The authors do not delve deeply into the market benefits of political risk in an open capitalist system. They describe the risk largely from the viewpoint of business operators or owners. That leads them to underappreciate the public-scrutiny benefit, in some cases, from the political risk of social media and political campaigns. Watch “Blackfish,” the documentary that exposed the way SeaWorld mismanaged the killer whale stars of its live shows, or read United CEO Oscar Munoz’s ham-fisted initial response after United forcibly removed a passenger from one of its overbooked planes, and you’ll conclude that any damage to these businesses was self-inflicted. It wasn’t so much that the companies didn’t have political-risk plans in place, it was that they didn’t understand their obligations in the first place.

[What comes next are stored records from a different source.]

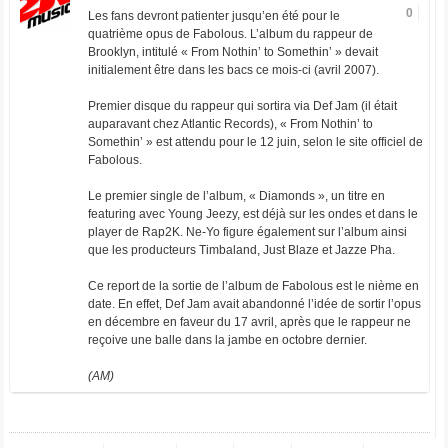
0
Les fans devront patienter jusqu’en été pour le
quatrième opus de Fabolous. L’album du rappeur de
Brooklyn, intitulé « From Nothin’ to Somethin’ » devait
initialement être dans les bacs ce mois-ci (avril 2007).
Premier disque du rappeur qui sortira via Def Jam (il était
auparavant chez Atlantic Records), « From Nothin’ to
Somethin’ » est attendu pour le 12 juin, selon le site officiel de
Fabolous.
Le premier single de l’album, « Diamonds », un titre en
featuring avec Young Jeezy, est déjà sur les ondes et dans le
player de Rap2K. Ne-Yo figure également sur l’album ainsi
que les producteurs Timbaland, Just Blaze et Jazze Pha.
Ce report de la sortie de l’album de Fabolous est le nième en
date. En effet, Def Jam avait abandonné l’idée de sortir l’opus
en décembre en faveur du 17 avril, après que le rappeur ne
reçoive une balle dans la jambe en octobre dernier.
(AM)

Rice and Zegart devote too few words to a section called “Risks From Within,” noting that “organizations can hurt themselves by paying too little attention to their own corporate cultures and practices.” They cite as examples the firestorms of criticism Fox News and Uber faced over their treatment of female employees. Those internal issues can rapidly become external crises, and those cultural and business-practice issues are likeliest to trigger social media and political backlash.
In the end, however, the biggest challenge for any company trying to manage political risk is anticipating what may occur and heading it off. It’s hard to get buy-in for that, Rice and Zegart write: “Nobody gets credit for fixing problems that never happened.” True. But this book lays out a useful framework for having the right mind-set, practices and teams in place for when things go badly wrong.